Uno de los platos fuertes de estas discusiones fue la idea de elevar el tema de los derechos humanos al rango de Consejo. Ello implicaba equiparar este asunto con los dos grandes pilares que dan razón de ser a la ONU: la preservación de la paz y la seguridad internacional y el derecho de los pueblos al desarrollo económico y social.
El sistema de valoración y protección de los derechos humanos se encontraba en franca decadencia y sujeto de un enorme descrédito, bajo la figura de la Comisión Internacional de los Derechos Humanos. Solamente sesionaba a finales de año, como si no pudieran presentarse crisis humanitaria en cualquier otro momento. Sin embargo, su falla principal estribaba en que los Estados más poderosos hacían su lista de países condenables y se les sometía a un juicio universal, altamente politizado y sin efecto alguno sobre las condiciones de los países enjuiciados. Típicamente, el bloque occidental ponía en el banquillo de los acusados a países como Cuba, Corea del Norte, Myanmar, Libia o Zimbabwe. Se trataba de un ejercicio calificado en inglés como "naming and shaming", que equivaldría a señalar y avergonzar. Esta dinámica no servía más que para denunciar a países con violaciones flagrantes a los derechos humanos, cuyas autoridades rechazaban en automático como actos injerencistas, actos imperialistas e intentos por desestabilizar a sus gobiernos.
En esas sesiones, previas a la Cumbre Mundial de 2005, México se pronunció claramente en favor de transformar el funcionamiento global de los derechos humanos. Para empezar, todos los miembros de la ONU, sin excepción, deberían ser objeto de un examen periódico en la materia; lo mismo Suecia que Somalia, para que nadie se sintiera señalado o sorprendido por los equipos de evaluación de la ONU. El dictamen final corre a cargo de un grupo de "pares", es decir de otros Estados miembros de la ONU, escogidos de manera aleatoria. Cualquier combinación es posible. Así puede darse la circunstancia de que Irán evalúe a Israel o que Estados Unidos sea calificado por la India.

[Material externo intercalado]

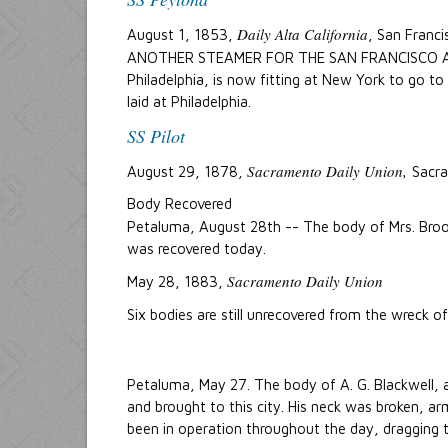
Daily Alta California
August 1, 1853,
, San Franci
ANOTHER STEAMER FOR THE SAN FRANCISCO AND
Philadelphia, is now fitting at New York to go t
laid at Philadelphia.
SS Pilot
Sacramento Daily Union,
August 29, 1878,
Sacra
Body Recovered
Petaluma, August 28th -- The body of Mrs. Bro
was recovered today.
Sacramento Daily Union
May 28, 1883,
Six bodies are still unrecovered from the wreck o
Petaluma, May 27. The body of A. G. Blackwell,
and brought to this city. His neck was broken, a
been in operation throughout the day, dragging t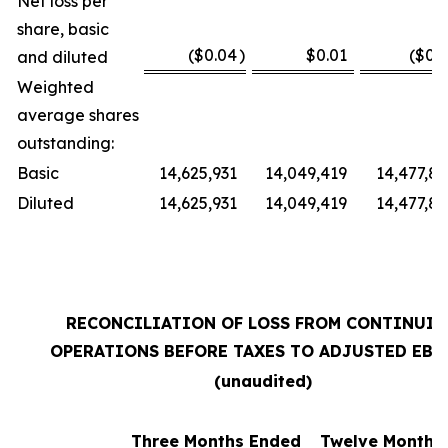
Net loss per
share, basic
($0.04
)
$0.01
($0.3
and diluted
Weighted
average shares
outstanding:
Basic
14,625,931
14,049,419
14,477,87
Diluted
14,625,931
14,049,419
14,477,87
RECONCILIATION OF LOSS FROM CONTINUI
OPERATIONS BEFORE TAXES TO ADJUSTED EBI
(unaudited)
Three Months Ended
Twelve Months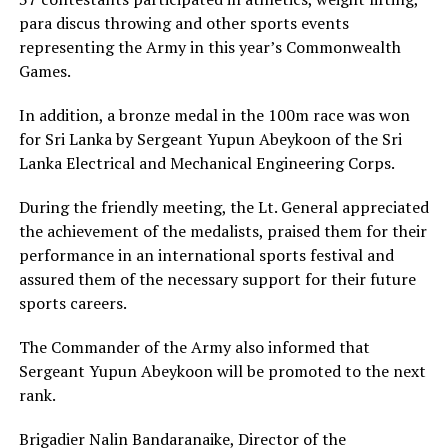
para discus throwing and other sports events
representing the Army in this year’s Commonwealth
Games.
In addition, a bronze medal in the 100m race was won
for Sri Lanka by Sergeant Yupun Abeykoon of the Sri
Lanka Electrical and Mechanical Engineering Corps.
During the friendly meeting, the Lt. General appreciated
the achievement of the medalists, praised them for their
performance in an international sports festival and
assured them of the necessary support for their future
sports careers.
The Commander of the Army also informed that
Sergeant Yupun Abeykoon will be promoted to the next
rank.
Brigadier Nalin Bandaranaike, Director of the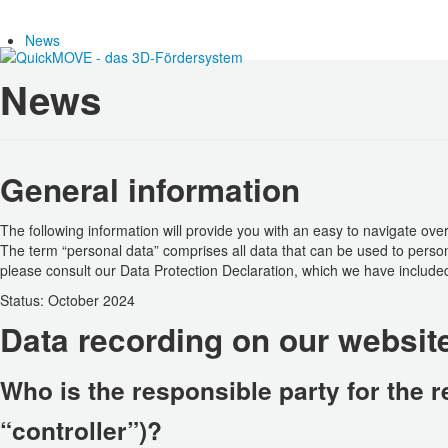
News
News
General information
The following information will provide you with an easy to navigate ove
The term “personal data” comprises all data that can be used to persona
please consult our Data Protection Declaration, which we have included
Status: October 2024
Data recording on our websit
Who is the responsible party for the re
“controller”)?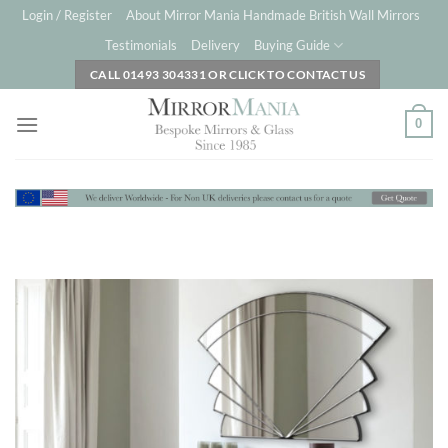
Skip
Login / Register
About Mirror Mania Handmade British Wall Mirrors
to
Testimonials
Delivery
Buying Guide
content
CALL 01493 304331 OR CLICK TO CONTACT US
0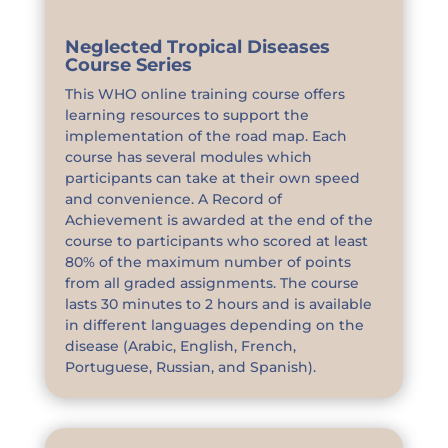
Neglected Tropical Diseases
Course Series
This WHO online training course offers
learning resources to support the
implementation of the road map. Each
course has several modules which
participants can take at their own speed
and convenience. A Record of
Achievement is awarded at the end of the
course to participants who scored at least
80% of the maximum number of points
from all graded assignments. The course
lasts 30 minutes to 2 hours and is available
in different languages depending on the
disease (Arabic, English, French,
Portuguese, Russian, and Spanish).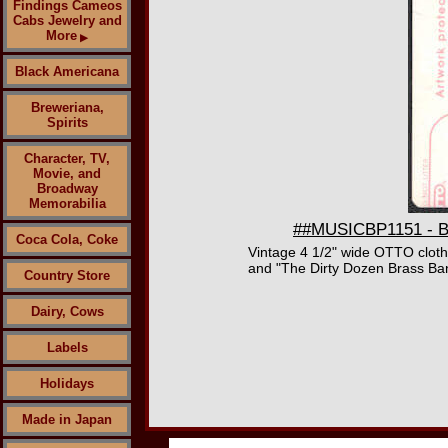
Findings Cameos
Cabs Jewelry and
More
▶
Black Americana
Breweriana,
Spirits
Character, TV,
Movie, and
Broadway
Memorabilia
##MUSICBP1151 - B. 
Coca Cola, Coke
Vintage 4 1/2" wide OTTO cloth
and "The Dirty Dozen Brass Ban
Country Store
Dairy, Cows
Labels
Holidays
Made in Japan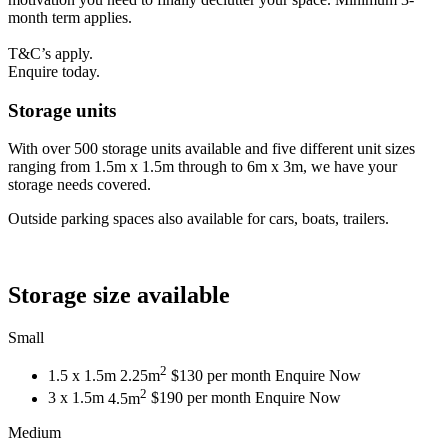
month term applies.
T&C’s apply.
Enquire today.
Storage units
With over 500 storage units available and five different unit sizes
ranging from 1.5m x 1.5m through to 6m x 3m, we have your
storage needs covered.
Outside parking spaces also available for cars, boats, trailers.
Storage size available
Small
2
1.5 x 1.5m
2.25m
$130 per month
Enquire Now
2
3 x 1.5m
4.5m
$190 per month
Enquire Now
Medium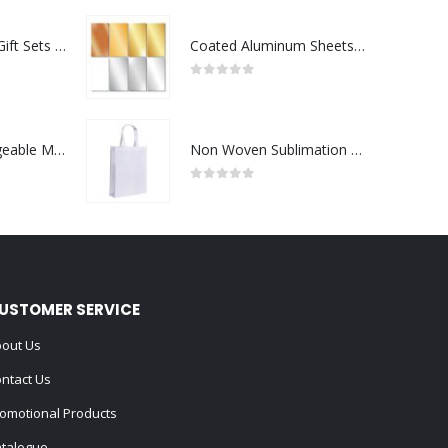
Premium Office Gift Sets in Magnetic Clasp Closure & Ribbon Handle Box
Coated Aluminum Sheets For Indoor & Outdoor Display
0
out of 5
Portable Rechargeable Mini Fan Type C
Non Woven Sublimation Bags
0
out of 5
USTOMER SERVICE
out Us
ntact Us
omotional Products
talogue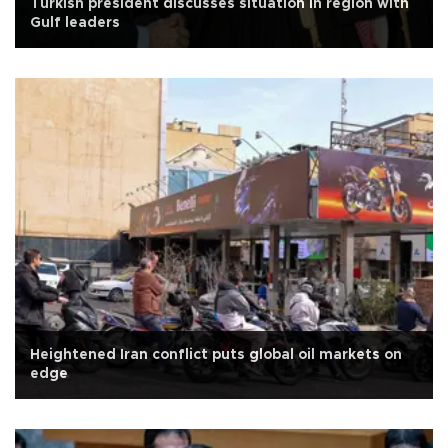
Turkish president discusses situation in region with
Gulf leaders
Heightened Iran conflict puts global oil markets on
edge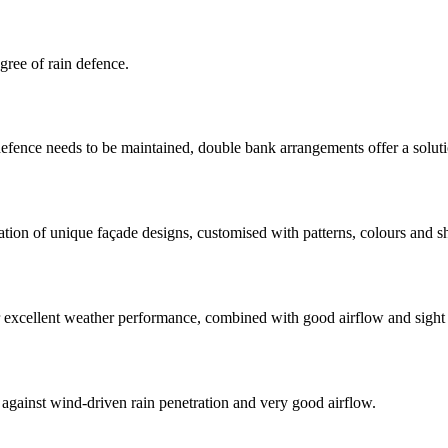
gree of rain defence.
defence needs to be maintained, double bank arrangements offer a soluti
eation of unique façade designs, customised with patterns, colours and s
r excellent weather performance, combined with good airflow and sight
gainst wind-driven rain penetration and very good airflow.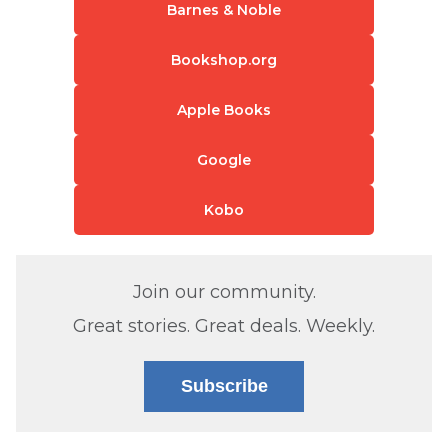
Barnes & Noble
Bookshop.org
Apple Books
Google
Kobo
Join our community.
Great stories. Great deals. Weekly.
Subscribe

Por decirlo coloquialmente, todos los países tienen que pasar a la báscula, pues no hay uno solo donde no existan preocupaciones de algún tipo, sea en materia de discriminación, por aplicar la pena de muerte, insuficiente acceso a la justicia, tratos inhumanos o prácticas que lesionen la dignidad humana. El objetivo final de esta reforma era sustituir los señalamientos y la politización por un sistema que privilegie la cooperación y la defensa genuina de los derechos humanos.
En fechas recientes, el gobierno mexicano y el relator de la ONU se enfrascaron en una polémica que recuerda los días del "naming and shaming". El fondo del asunto es que México, lo sabemos bien quienes vivimos aquí, no está para presumir a nivel mundial las condiciones de su Estado de derecho. Se puede discrepar (y creo que con buenas razones) de la metodología y el tamaño de la muestra tomada por el relator de las Naciones Unidas. Pero a los ciudadanos de nuestro país nos vendría mejor que las energías del gobierno se aplicaran en el fortalecimiento de nuestros juzgados, en la profesionalización de las policías o en el combate a la corrupción de los ministerios públicos. Es decir, nos sería más útil que México rescatara el espíritu original del Consejo de Derechos Humanos, aprovechando el arsenal disponible de cooperación internacional para superar vicios y carencias que hasta ahora, solos, no hemos sido capaces de eliminar.